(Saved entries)
========================

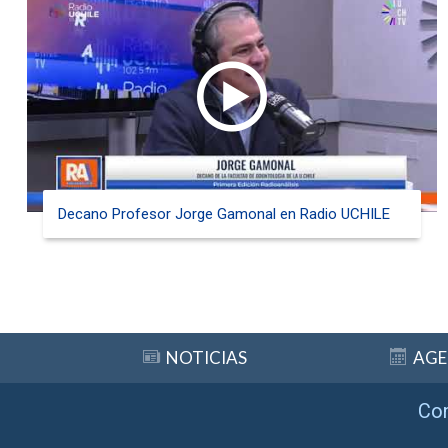
Decano Profesor Jorge Gamonal en Radio UCHILE
NOTICIAS
AG
Co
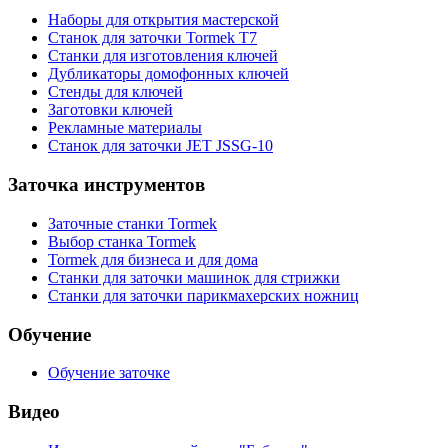
Наборы для открытия мастерской
Станок для заточки Tormek T7
Станки для изготовления ключей
Дубликаторы домофонных ключей
Стенды для ключей
Заготовки ключей
Рекламные материалы
Станок для заточки JET JSSG-10
Заточка инструментов
Заточные станки Tormek
Выбор станка Tormek
Tormek для бизнеса и для дома
Станки для заточки машинок для стрижки
Станки для заточки парикмахерских ножниц
Обучение
Обучение заточке
Видео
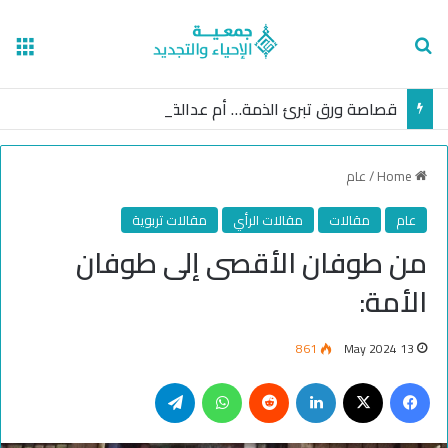
nu
Search for
قصاصة ورق تبرئ الذمة… أم عدالة غائبة؟
Home
/
عام
عام
مقالات
مقالات الرأي
مقالات تربوية
من طوفان الأقصى إلى طوفان
الأمة:
861
13 May 2024
Telegram
WhatsApp
Reddit
LinkedIn
Facebook
X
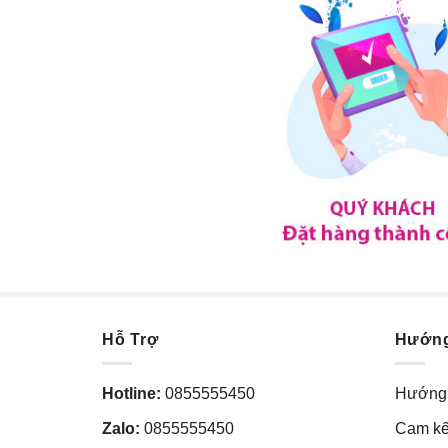
Hỗ Trợ
Hướn
Hotline:
0855555450
Hướng 
Zalo:
0855555450
Cam kế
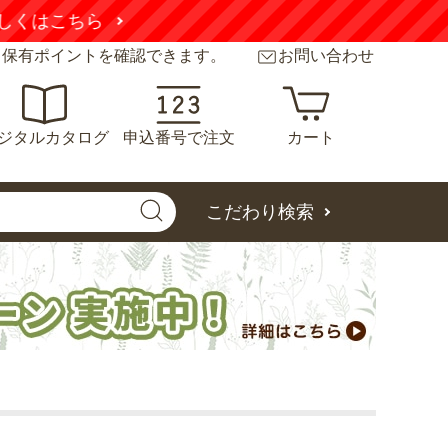
くはこちら
と保有ポイントを確認できます。
お問い合わせ
ジタルカタログ
申込番号で注文
カート
こだわり検索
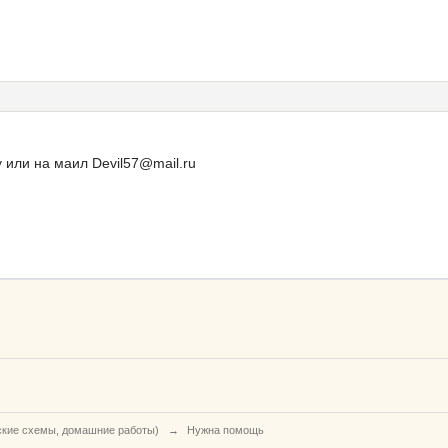
 или на маил Devil57@mail.ru
ские схемы, домашние работы)
→
Нужна помощь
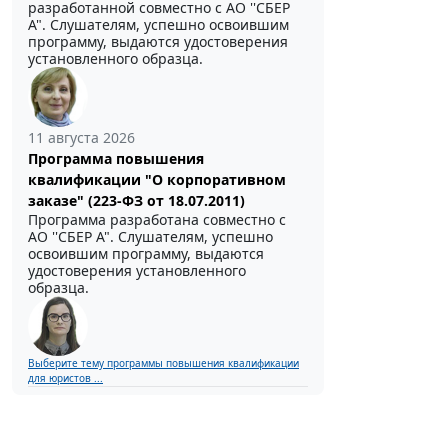
разработанной совместно с АО ''СБЕР
А". Слушателям, успешно освоившим
программу, выдаются удостоверения
установленного образца.
11 августа 2026
Программа повышения
квалификации "О корпоративном
заказе" (223-ФЗ от 18.07.2011)
Программа разработана совместно с
АО ''СБЕР А". Слушателям, успешно
освоившим программу, выдаются
удостоверения установленного
образца.
Выберите тему программы повышения квалификации
для юристов ...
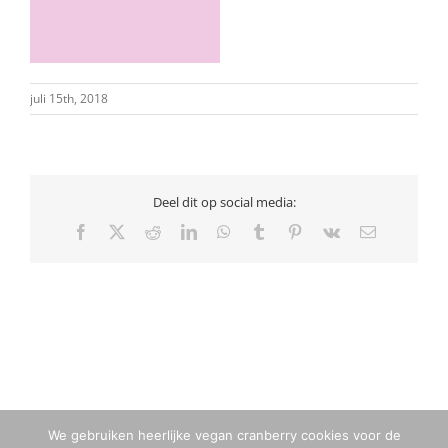
juli 15th, 2018
Deel dit op social media:
Facebook
X
Reddit
LinkedIn
WhatsApp
Tumblr
Pinterest
Vk
E-
mail
We gebruiken heerlijke vegan cranberry cookies voor de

========================

**YOUR TASK:**
From the line containing "программу, выдаются удостоверения" through the last line of the records, both included, output those lines exactly and nothing else; skip the pictures.

**RESULT:**
программу, выдаются удостоверения
установленного образца.
11 августа 2026
Программа повышения
квалификации "О корпоративном
заказе" (223-ФЗ от 18.07.2011)
Программа разработана совместно с
АО ''СБЕР А". Слушателям, успешно
освоившим программу, выдаются
удостоверения установленного
образца.
Выберите тему программы повышения квалификации
для юристов ...
juli 15th, 2018
Deel dit op social media:
Facebook
X
Reddit
LinkedIn
WhatsApp
Tumblr
Pinterest
Vk
E-
mail
We gebruiken heerlijke vegan cranberry cookies voor de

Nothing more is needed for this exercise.